START PROVIDED MATERIAL
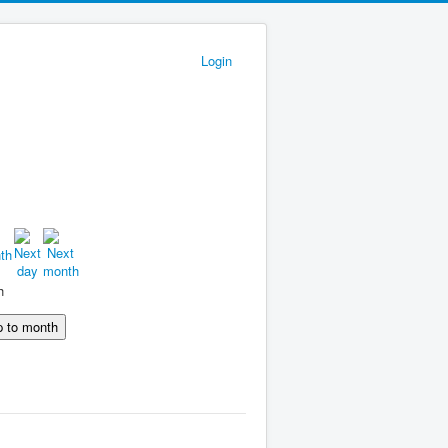
Login
h
 to month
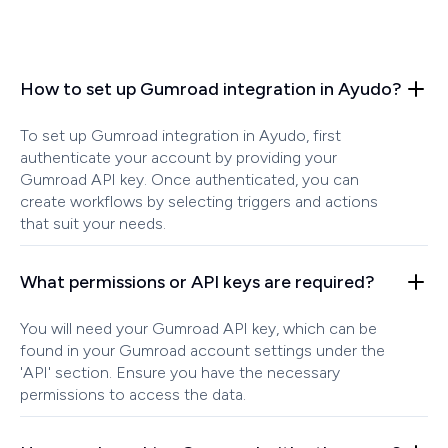
How to set up Gumroad integration in Ayudo?
To set up Gumroad integration in Ayudo, first
authenticate your account by providing your
Gumroad API key. Once authenticated, you can
create workflows by selecting triggers and actions
that suit your needs.
What permissions or API keys are required?
You will need your Gumroad API key, which can be
found in your Gumroad account settings under the
'API' section. Ensure you have the necessary
permissions to access the data.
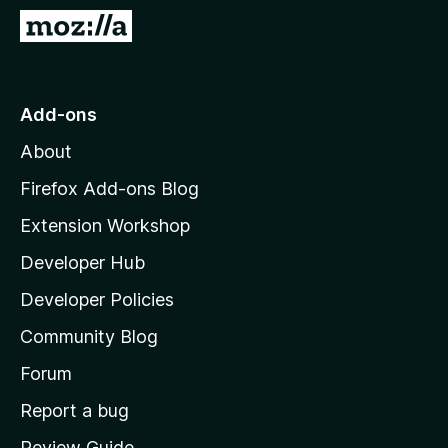
-
G
o
o
n
t
s
o
Add-ons
M
About
o
z
Firefox Add-ons Blog
i
Extension Workshop
l
Developer Hub
l
a
Developer Policies
'
Community Blog
s
h
Forum
o
Report a bug
m
Review Guide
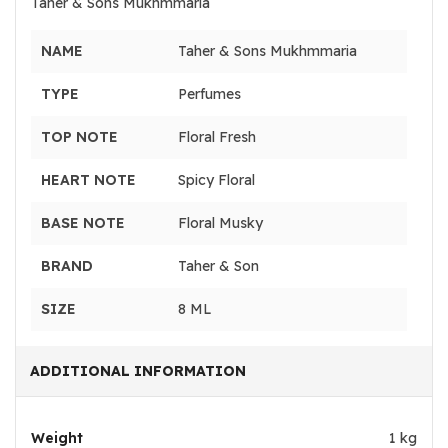
Taher & Sons Mukhmmaria
NAME
Taher & Sons Mukhmmaria
TYPE
Perfumes
TOP NOTE
Floral Fresh
HEART NOTE
Spicy Floral
BASE NOTE
Floral Musky
BRAND
Taher & Son
SIZE
8 ML
ADDITIONAL INFORMATION
Weight
1 kg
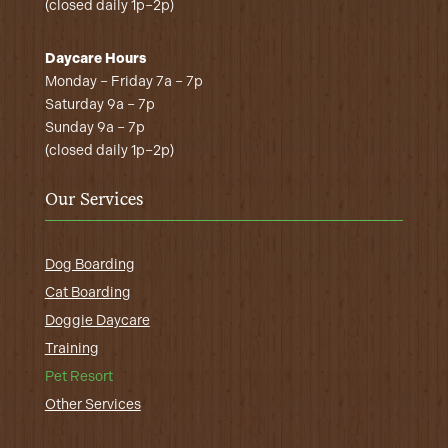
(closed daily 1p–2p)
Daycare Hours
Monday – Friday 7a – 7p
Saturday 9a – 7p
Sunday 9a – 7p
(closed daily 1p–2p)
Our Services
Dog Boarding
Cat Boarding
Doggie Daycare
Training
Pet Resort
Other Services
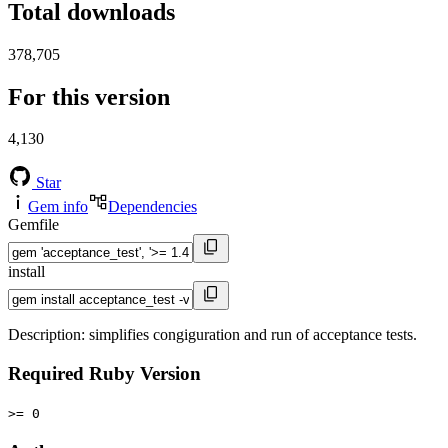
Total downloads
378,705
For this version
4,130
Star
Gem info
Dependencies
Gemfile
install
Description: simplifies congiguration and run of acceptance tests.
Required Ruby Version
>= 0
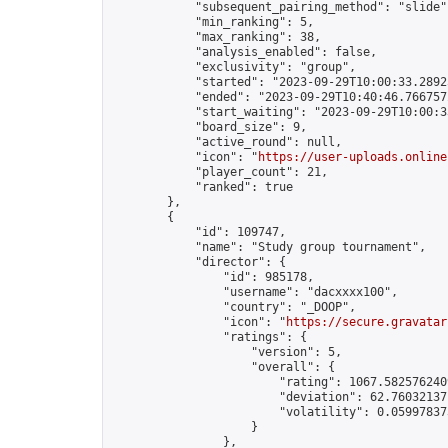
            "subsequent_pairing_method": "slide",
            "min_ranking": 5,

            "max_ranking": 38,

            "analysis_enabled": false,

            "exclusivity": "group",

            "started": "2023-09-29T10:00:33.28925
            "ended": "2023-09-29T10:40:46.766757Z
            "start_waiting": "2023-09-29T10:00:3
            "board_size": 9,

            "active_round": null,

            "icon": "
https://user-uploads.online
            "player_count": 21,

            "ranked": true

        },

        {

            "id": 109747,

            "name": "Study group tournament",

            "director": {

                "id": 985178,

                "username": "dacxxxx100",

                "country": "_DOOP",

                "icon": "
https://secure.gravatar
                "ratings": {

                    "version": 5,

                    "overall": {

                        "rating": 1067.5825762409
                        "deviation": 62.760321371
                        "volatility": 0.05997837
                    }

                },
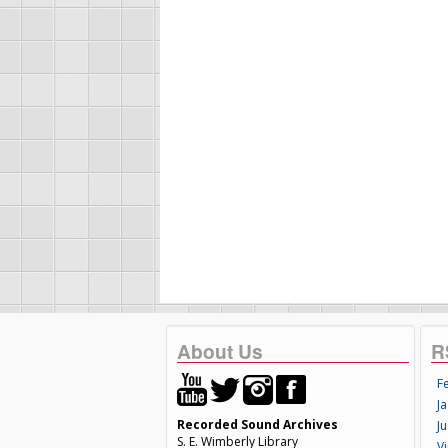
About Us
R
F
Ja
Recorded Sound Archives
Ju
S. E. Wimberly Library
V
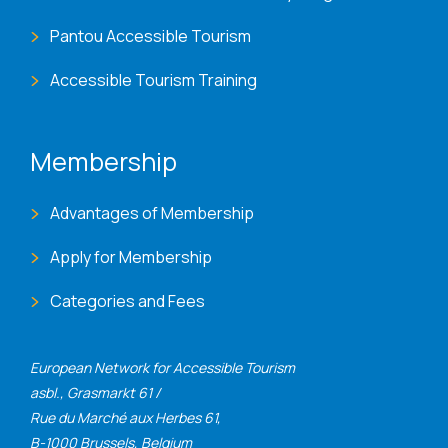
Pantou Accessible Tourism
Accessible Tourism Training
Membership
Advantages of Membership
Apply for Membership
Categories and Fees
European Network for Accessible Tourism
asbl., Grasmarkt 61 /
Rue du Marché aux Herbes 61,
B-1000 Brussels, Belgium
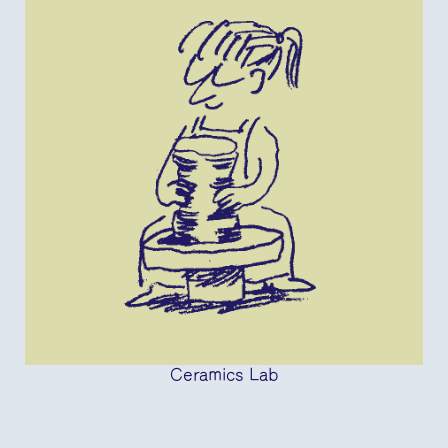
Ceramics Lab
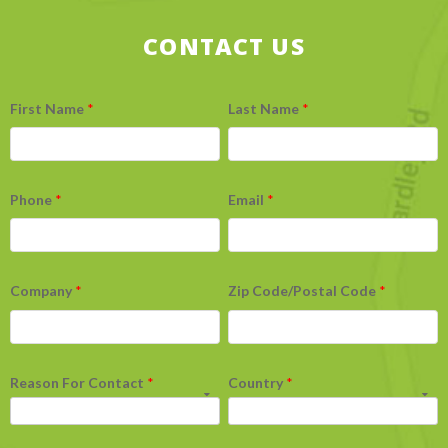
CONTACT US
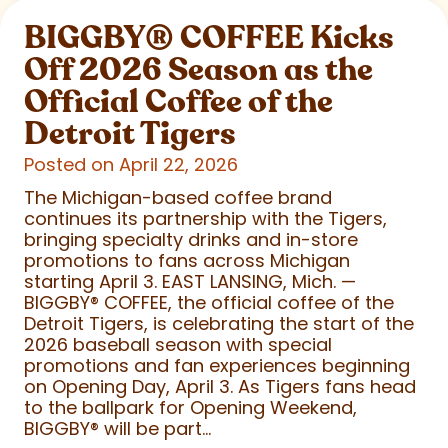
BIGGBY
®
COFFEE Kicks
Off 2026 Season as the
Official Coffee of the
Detroit Tigers
Posted on April 22, 2026
The Michigan-based coffee brand
continues its partnership with the Tigers,
bringing specialty drinks and in-store
promotions to fans across Michigan
starting April 3. EAST LANSING, Mich. —
BIGGBY
®
COFFEE, the official coffee of the
Detroit Tigers, is celebrating the start of the
2026 baseball season with special
promotions and fan experiences beginning
on Opening Day, April 3. As Tigers fans head
to the ballpark for Opening Weekend,
BIGGBY
®
will be part...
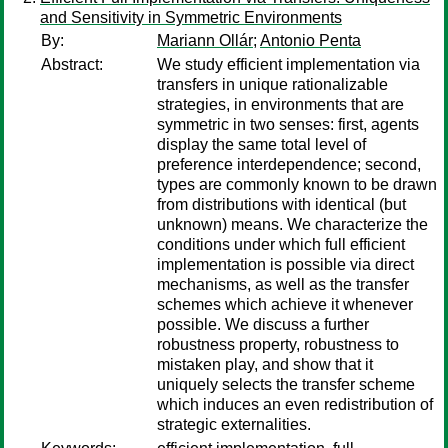
and Sensitivity in Symmetric Environments
By:
Mariann Ollár
;
Antonio Penta
Abstract:
We study efficient implementation via
transfers in unique rationalizable
strategies, in environments that are
symmetric in two senses: first, agents
display the same total level of
preference interdependence; second,
types are commonly known to be drawn
from distributions with identical (but
unknown) means. We characterize the
conditions under which full efficient
implementation is possible via direct
mechanisms, as well as the transfer
schemes which achieve it whenever
possible. We discuss a further
robustness property, robustness to
mistaken play, and show that it
uniquely selects the transfer scheme
which induces an even redistribution of
strategic externalities.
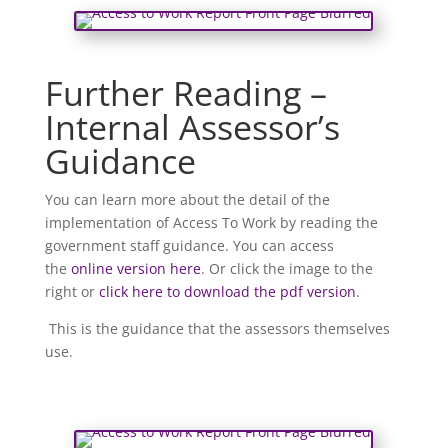
Further Reading –
Internal Assessor’s
Guidance
You can learn more about the detail of the
implementation of Access To Work by reading the
government staff guidance. You can access
the
online version here
. Or click the image to the
right or
click here to download the pdf version
.
This is the guidance that the assessors themselves
use.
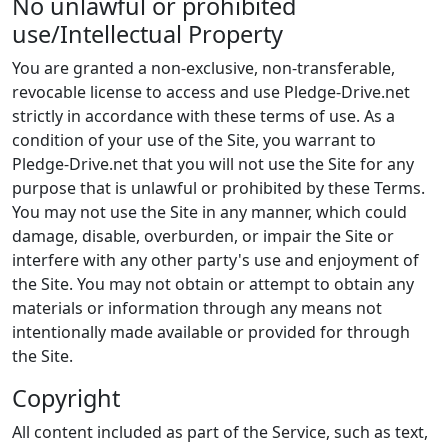
No unlawful or prohibited
use/Intellectual Property
You are granted a non-exclusive, non-transferable,
revocable license to access and use Pledge-Drive.net
strictly in accordance with these terms of use. As a
condition of your use of the Site, you warrant to
Pledge-Drive.net that you will not use the Site for any
purpose that is unlawful or prohibited by these Terms.
You may not use the Site in any manner, which could
damage, disable, overburden, or impair the Site or
interfere with any other party's use and enjoyment of
the Site. You may not obtain or attempt to obtain any
materials or information through any means not
intentionally made available or provided for through
the Site.
Copyright
All content included as part of the Service, such as text,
END PROVIDED MATERIAL
§ WHAT IS NEEDED: All entries must come back exactly as written, though without their pictures.

§ YOUR RESPONSE:
Login
h
 to month
How to set up Gumroad integration in Ayudo?
To set up Gumroad integration in Ayudo, first
authenticate your account by providing your
Gumroad API key. Once authenticated, you can
create workflows by selecting triggers and actions
that suit your needs.
What permissions or API keys are required?
You will need your Gumroad API key, which can be
found in your Gumroad account settings under the
'API' section. Ensure you have the necessary
permissions to access the data.
-
G
o
o
n
t
s
o
Add-ons
M
About
o
z
Firefox Add-ons Blog
i
Extension Workshop
l
Developer Hub
l
a
Developer Policies
'
Community Blog
s
h
Forum
o
Report a bug
m
Review Guide
Taher & Sons Mukhmmaria
NAME
Taher & Sons Mukhmmaria
TYPE
Perfumes
TOP NOTE
Floral Fresh
HEART NOTE
Spicy Floral
BASE NOTE
Floral Musky
BRAND
Taher & Son
SIZE
8 ML
ADDITIONAL INFORMATION
Weight
1 kg
(closed daily 1p–2p)
Daycare Hours
Monday – Friday 7a – 7p
Saturday 9a – 7p
Sunday 9a – 7p
(closed daily 1p–2p)
Our Services
Dog Boarding
Cat Boarding
Doggie Daycare
Training
Pet Resort
Other Services
Total downloads
378,705
For this version
4,130
Star
Gem info
Dependencies
Gemfile
install
Description: simplifies congiguration and run of acceptance tests.
Required Ruby Version
>= 0
            "subsequent_pairing_method": "slide",
            "min_ranking": 5,

            "max_ranking": 38,

            "analysis_enabled": false,

            "exclusivity": "group",

            "started": "2023-09-29T10:00:33.28925
            "ended": "2023-09-29T10:40:46.766757Z
            "start_waiting": "2023-09-29T10:00:3
            "board_size": 9,

            "active_round": null,

            "icon": "
https://user-uploads.online
            "player_count": 21,

            "ranked": true

        },

        {

            "id": 109747,

            "name": "Study group tournament",

            "director": {

                "id": 985178,

                "username": "dacxxxx100",

                "country": "_DOOP",

                "icon": "
https://secure.gravatar
                "ratings": {

                    "version": 5,

                    "overall": {

                        "rating": 1067.5825762409
                        "deviation": 62.760321371
                        "volatility": 0.05997837
                    }

                },
About Us
R
F
Ja
Recorded Sound Archives
Ju
S. E. Wimberly Library
V
Pantou Accessible Tourism
Accessible Tourism Training
Membership
Advantages of Membership
Apply for Membership
Categories and Fees
European Network for Accessible Tourism
asbl., Grasmarkt 61 /
Rue du Marché aux Herbes 61,
B-1000 Brussels, Belgium
Ceramics Lab
CONTACT US
BIGGBY
®
COFFEE Kicks
Off 2026 Season as the
Official Coffee of the
Detroit Tigers
Posted on April 22, 2026
The Michigan-based coffee brand
continues its partnership with the Tigers,
bringing specialty drinks and in-store
promotions to fans across Michigan
starting April 3. EAST LANSING, Mich. —
BIGGBY
®
COFFEE, the official coffee of the
Detroit Tigers, is celebrating the start of the
2026 baseball season with special
promotions and fan experiences beginning
on Opening Day, April 3. As Tigers fans head
to the ballpark for Opening Weekend,
BIGGBY
®
will be part...
and Sensitivity in Symmetric Environments
By:
Mariann Ollár
;
Antonio Penta
Abstract:
We study efficient implementation via
transfers in unique rationalizable
strategies, in environments that are
symmetric in two senses: first, agents
display the same total level of
preference interdependence; second,
types are commonly known to be drawn
from distributions with identical (but
unknown) means. We characterize the
conditions under which full efficient
implementation is possible via direct
mechanisms, as well as the transfer
schemes which achieve it whenever
possible. We discuss a further
robustness property, robustness to
mistaken play, and show that it
uniquely selects the transfer scheme
which induces an even redistribution of
strategic externalities.
Further Reading –
Internal Assessor’s
Guidance
You can learn more about the detail of the
implementation of Access To Work by reading the
government staff guidance. You can access
the
online version here
. Or click the image to the
right or
click here to download the pdf version
.
This is the guidance that the assessors themselves
use.
No unlawful or prohibited
use/Intellectual Property
You are granted a non-exclusive, non-transferable,
revocable license to access and use Pledge-Drive.net
strictly in accordance with these terms of use. As a
condition of your use of the Site, you warrant to
Pledge-Drive.net that you will not use the Site for any
purpose that is unlawful or prohibited by these Terms.
You may not use the Site in any manner, which could
damage, disable, overburden, or impair the Site or
interfere with any other party's use and enjoyment of
the Site. You may not obtain or attempt to obtain any
materials or information through any means not
intentionally made available or provided for through
the Site.
Copyright
All content included as part of the Service, such as text,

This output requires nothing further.